# What's your Goto snapper bait?



## johnf (Jan 20, 2012)

I've used mostly cigar minnows and whatever the bait boat has on hand. Could I use cut ladyfish, bluefish and other plentiful surf fish as cut bait? I assume I should exclude hard heads.


----------



## daniel9829 (Jan 31, 2009)

sounds crazy I use a 3oz jig head with a 6-9" swim bait.


----------



## Splittine (Nov 24, 2007)

You could literally catch them on dog crap. They will eat anything.


----------



## RedLeg (Mar 15, 2014)

We've tied a fried chicken wing on and caught them...they're like wolves...once they get going they are vicious predators!


----------



## how2fish (Jan 21, 2008)

My favorite is a pinfish..it will catch A.J's or Grouper also or cut Bonito ! For larger snapper we use larger chunks of Bonito....


----------



## Deep South (Oct 8, 2007)

Ruby redlips.


----------



## jvalhenson (May 14, 2008)

big live croaker and medium sized ground mullet for the big ones 20lbs+. Anything from 15lbs down any smaller live baits and cut bonita.


----------



## johnf (Jan 20, 2012)

Deep South said:


> Ruby redlips.


Live?


----------



## Pinfish Killer (Jun 14, 2010)

Live pinfish or blue runners. For cut bait, Bonita always works for us.


----------



## badonskybuccaneers (Aug 19, 2013)

johnf said:


> Live?


I can answer for me- Yes, live ruby lips, pinfish, cigar minnows.... etc. Live baits would tend to get better reaction strikes in my opinion. 

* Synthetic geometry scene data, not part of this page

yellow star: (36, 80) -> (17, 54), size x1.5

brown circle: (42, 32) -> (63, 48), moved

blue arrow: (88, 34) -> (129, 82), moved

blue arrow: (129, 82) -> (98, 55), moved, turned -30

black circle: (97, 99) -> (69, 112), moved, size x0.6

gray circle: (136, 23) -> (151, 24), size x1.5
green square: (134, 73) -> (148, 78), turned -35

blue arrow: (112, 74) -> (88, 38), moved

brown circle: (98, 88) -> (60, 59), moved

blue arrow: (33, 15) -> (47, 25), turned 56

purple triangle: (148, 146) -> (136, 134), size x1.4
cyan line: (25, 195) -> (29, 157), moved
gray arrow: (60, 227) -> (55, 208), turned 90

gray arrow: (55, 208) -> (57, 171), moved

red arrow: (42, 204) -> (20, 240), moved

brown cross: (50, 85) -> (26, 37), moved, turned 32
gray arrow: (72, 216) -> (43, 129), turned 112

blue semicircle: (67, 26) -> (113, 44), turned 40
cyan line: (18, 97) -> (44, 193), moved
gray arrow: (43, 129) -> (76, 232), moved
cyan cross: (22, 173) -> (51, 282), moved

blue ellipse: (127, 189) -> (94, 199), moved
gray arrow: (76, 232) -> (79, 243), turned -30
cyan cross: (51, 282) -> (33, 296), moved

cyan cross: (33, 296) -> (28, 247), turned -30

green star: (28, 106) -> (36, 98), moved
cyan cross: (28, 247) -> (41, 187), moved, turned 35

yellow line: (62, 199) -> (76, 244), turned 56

I have used all the baits described above- and try to get and keep a variety on the boat because you never know what they might be in the mood for. One trip we ended up catching the biggest fish on dead scaled sardines. Who'd have guessed. 
Also big paddletails / swimbaits like the Big Hammer, or big grubs / curly tail soft plastic swimbaits.
I've even had them hit Shimano Flat-Fall jigs!


----------



## george hirst (Feb 28, 2014)

live menhaden!!


----------



## Mark Collins (Dec 27, 2012)

johnf said:


> I've used mostly cigar minnows and whatever the bait boat has on hand. Could I use cut ladyfish, bluefish and other plentiful surf fish as cut bait? I assume I should exclude hard heads.

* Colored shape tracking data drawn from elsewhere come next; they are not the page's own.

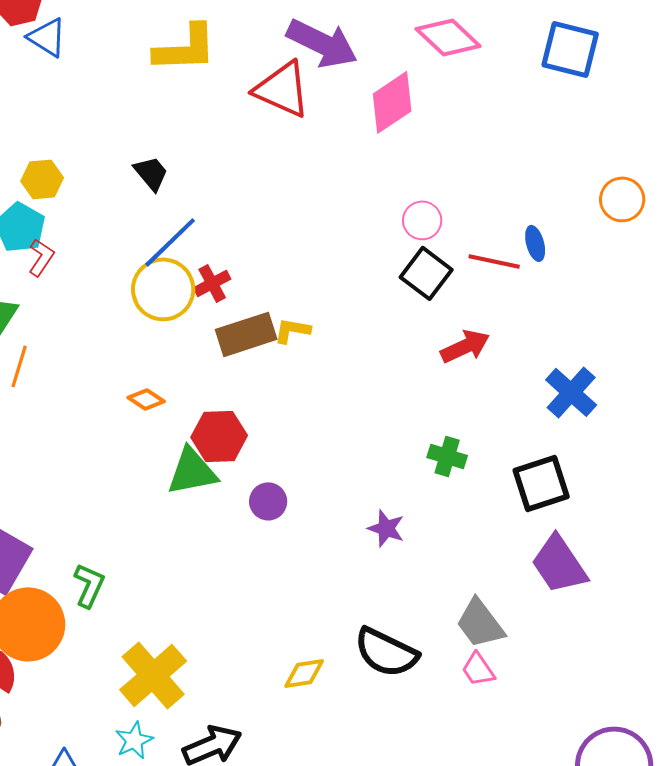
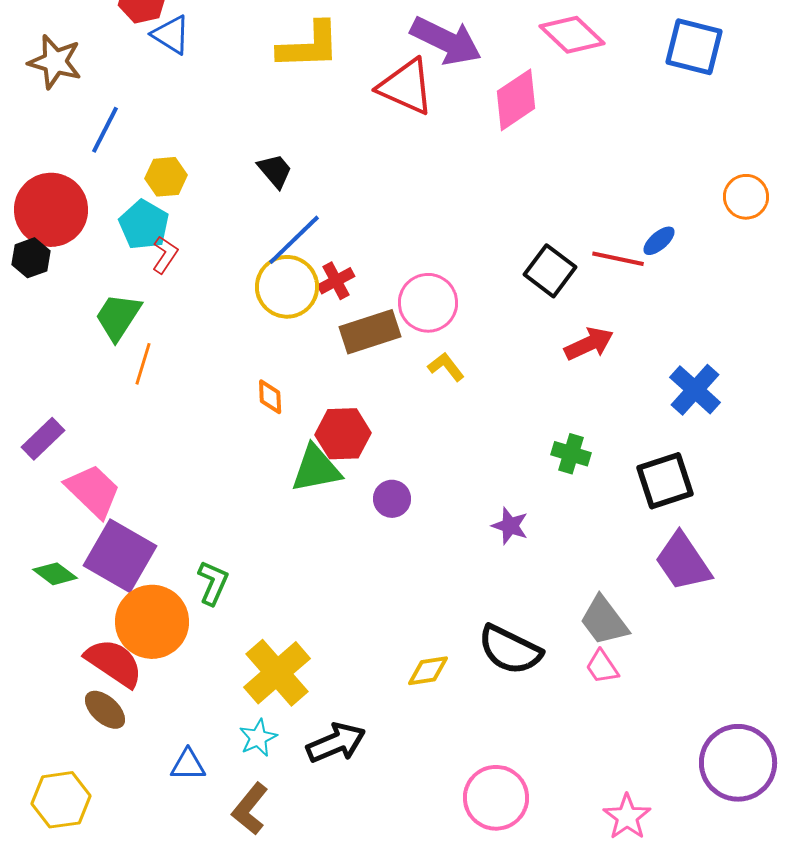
pink circle: (422, 220) -> (428, 303), moved, size x1.5
blue ellipse: (535, 243) -> (659, 241), turned 64
yellow L-shape: (292, 330) -> (446, 367), moved, turned 42
orange diamond: (146, 399) -> (270, 397), turned 54

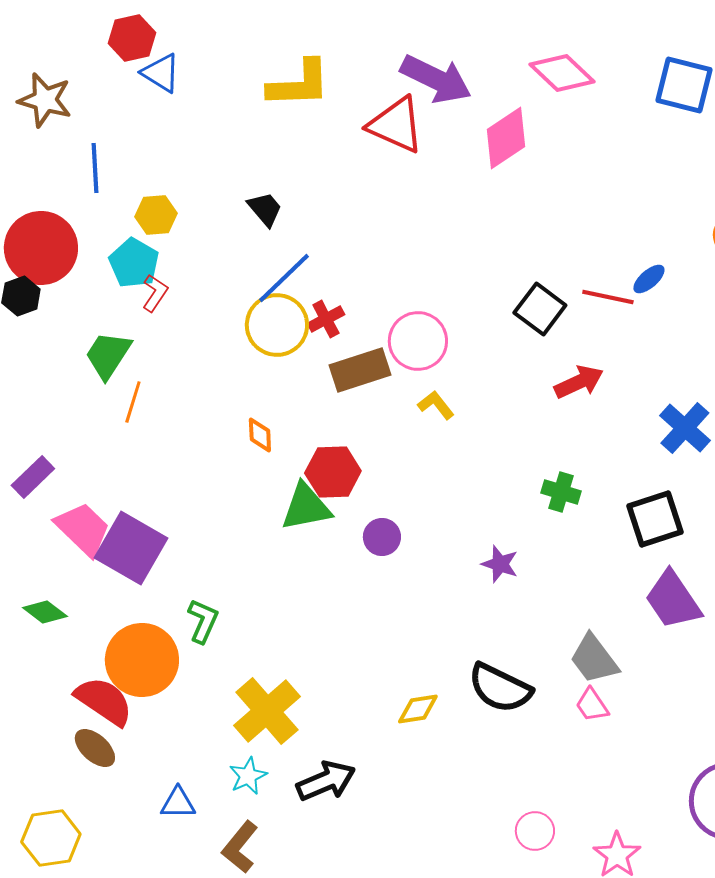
blue line: (105, 130) -> (95, 168), turned -30
purple square: (120, 556) -> (131, 548), moved
pink circle: (496, 798) -> (535, 831), moved, size x0.6

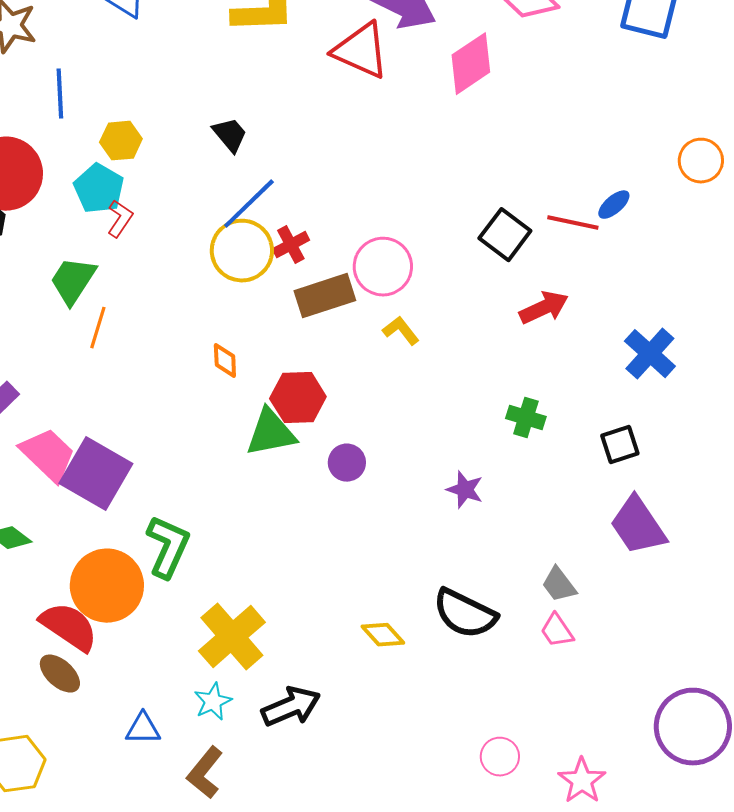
black square: (655, 519) -> (620, 445), size x0.7
green L-shape: (203, 621) -> (168, 547), size x1.4
gray trapezoid: (594, 659) -> (559, 585), size x0.7
yellow diamond: (418, 709) -> (383, 635), turned 57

Cut lady fish is awesome bait, you can catch several fish on 1 piece it is so tough.
Years ago the charter boats used salted down lady fish as bait


----------



## Bodupp (Oct 3, 2007)

Yam a dead cigar minnow inside a large squid. We call them "squid condoms".

Bonito chunks drifted back in a chum slick works awesome.

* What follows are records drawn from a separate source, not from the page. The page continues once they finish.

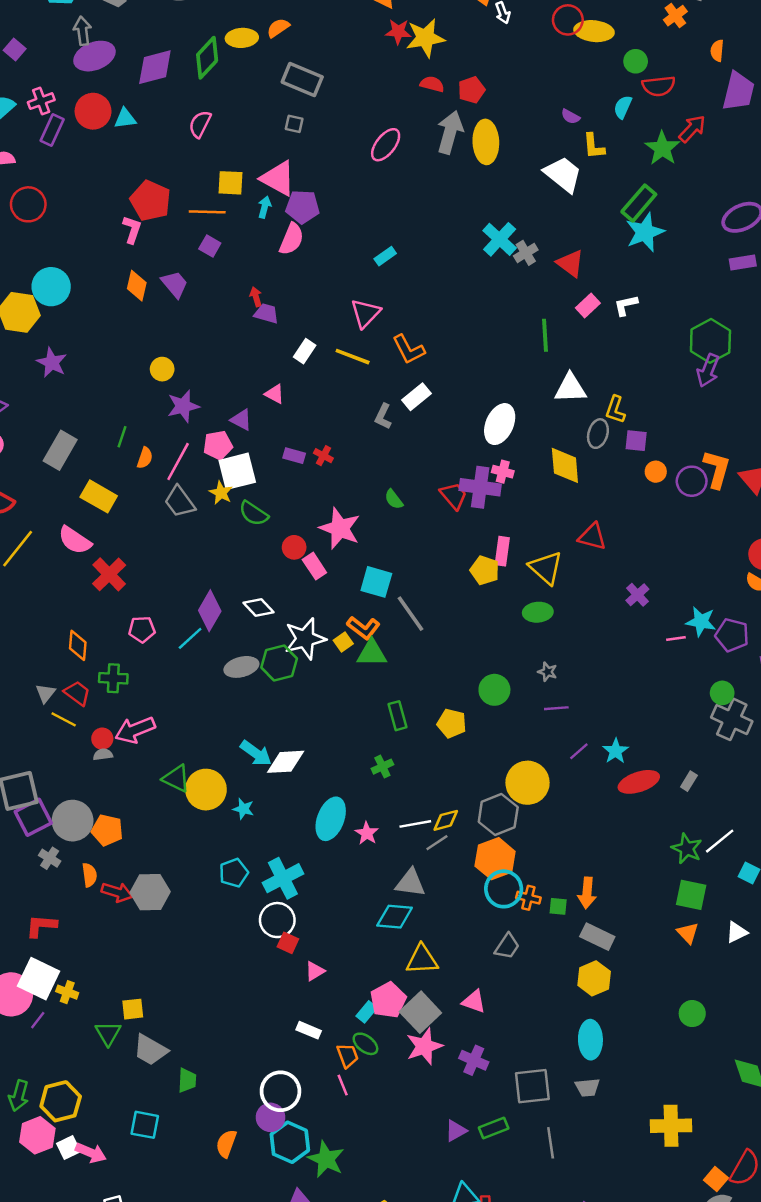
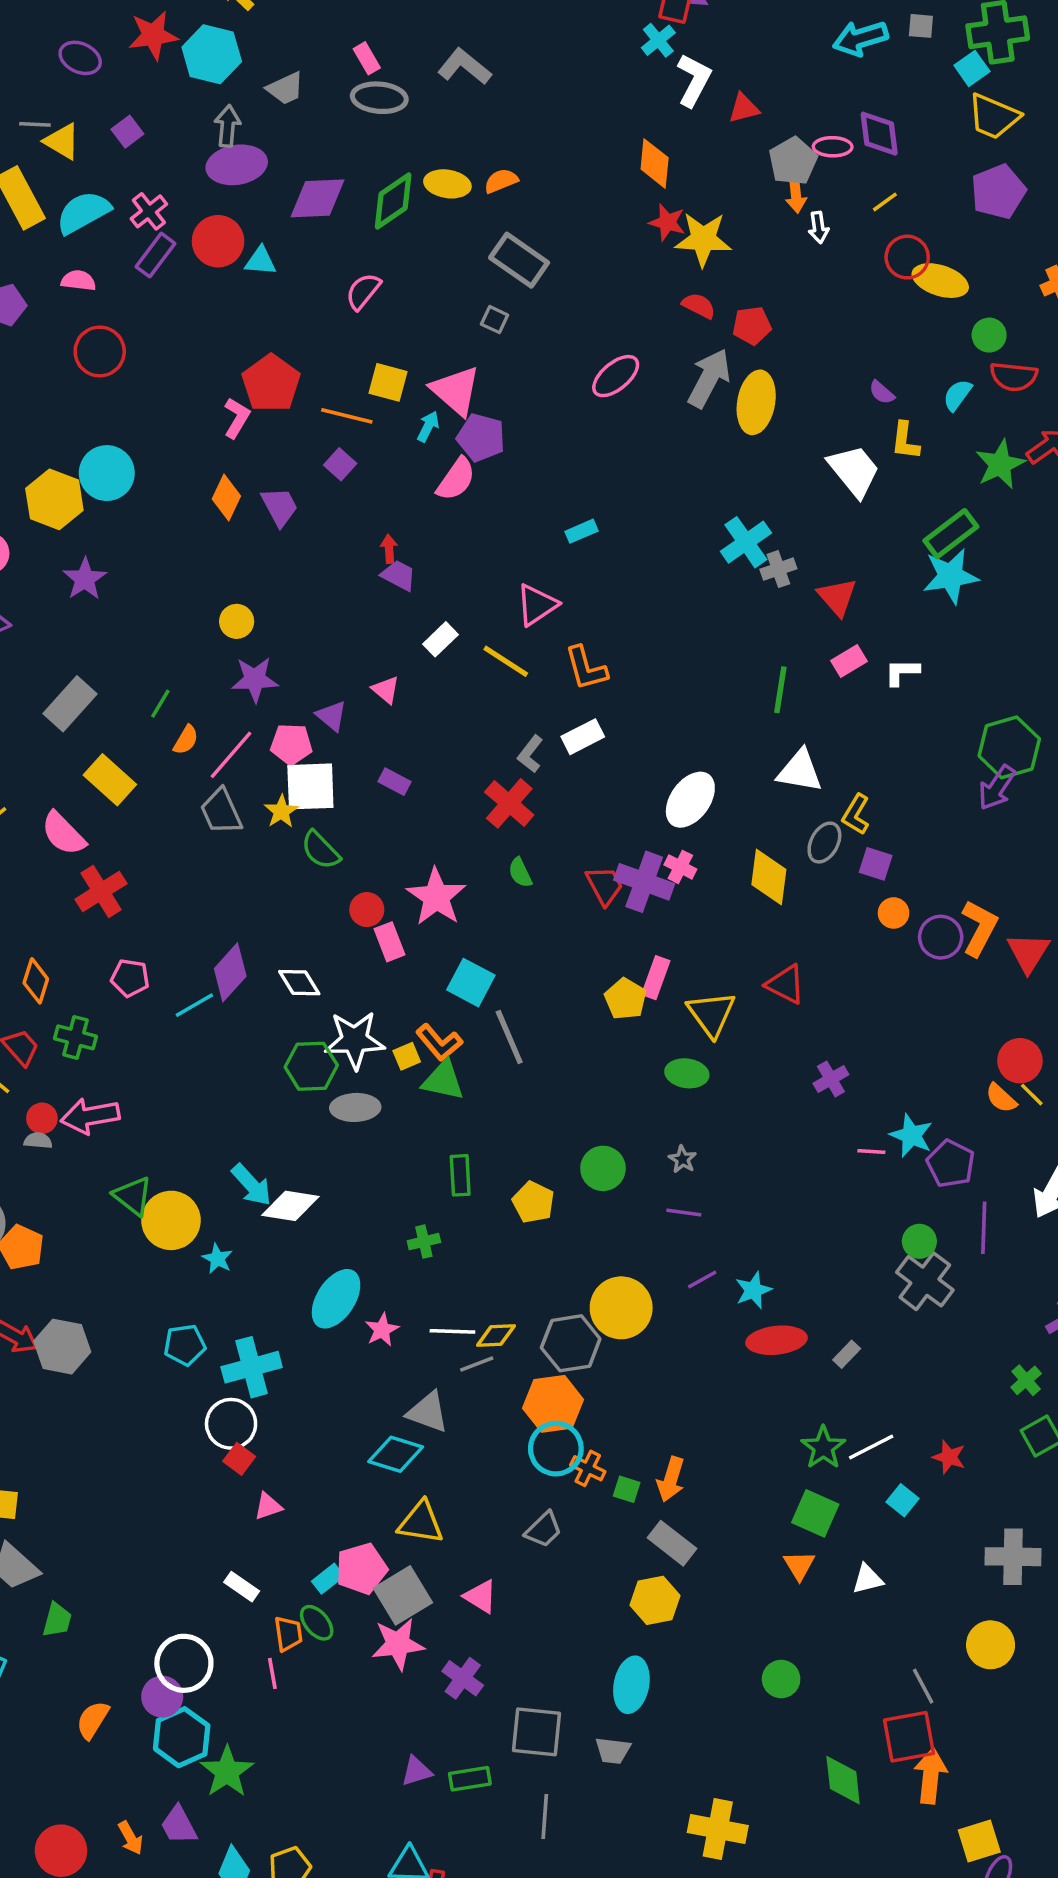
pink cross: (41, 101) -> (149, 211), turned -30
red cross: (323, 456) -> (509, 803), moved, size x1.8
gray ellipse: (241, 667) -> (355, 1107), moved

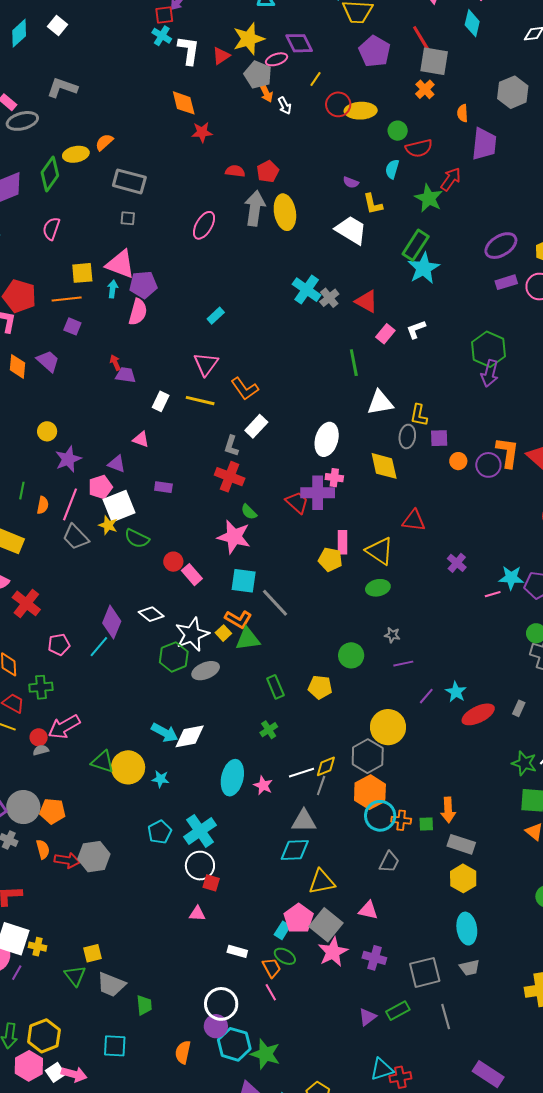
yellow star: (703, 239) -> (249, 39), moved
pink star: (436, 897) -> (234, 537), moved
gray line: (477, 1364) -> (321, 786), turned -30
pink triangle: (268, 1506) -> (197, 914), moved, turned 42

My favorite is live pinfish hooked through the lips.


----------



## Mark W (May 4, 2017)

I'm new to snapper fishing, but all the bigger ones that I caught last year was on Mendenhaden with the heads cut off hooked through the back. Probably a coinsidence.


----------



## wbdenamur (Jan 4, 2014)

I use large cut strips of king or Spanish mackerel. Big fish love it. The oily smell attracts them and the tough skin stays on better with multiple hits...less bait checking! Large northern mackerel will also work.


----------



## tbaxl (Mar 13, 2013)

Ham sandwich works as well as anything out there.


----------



## MrFish (Aug 21, 2009)

tbaxl said:


> Ham sandwich works as well as anything out there.


Bare hook. I can't believe there is a thread on what kind of bait for snappers. I can see one asking what they don't like.....


----------



## LIM-IT-OUT (Aug 26, 2014)

D. All the above


----------



## Jibber (Mar 29, 2014)

Cigar minnows. When we ran out of them we just use sandwich meat left over from lunch:thumbsup: No joke


----------



## FleaBag (Oct 19, 2016)

Squirrel fish if you want to catch the sow.


----------



## Deep South (Oct 8, 2007)

johnf said:


> Live?


Yes sir. Stop at any of the close in public spots and within 45 minutes you can usually load up.


----------



## JVT (Jun 5, 2009)

Live pinfish, and a butterflied ruby lips always gets a bite.


----------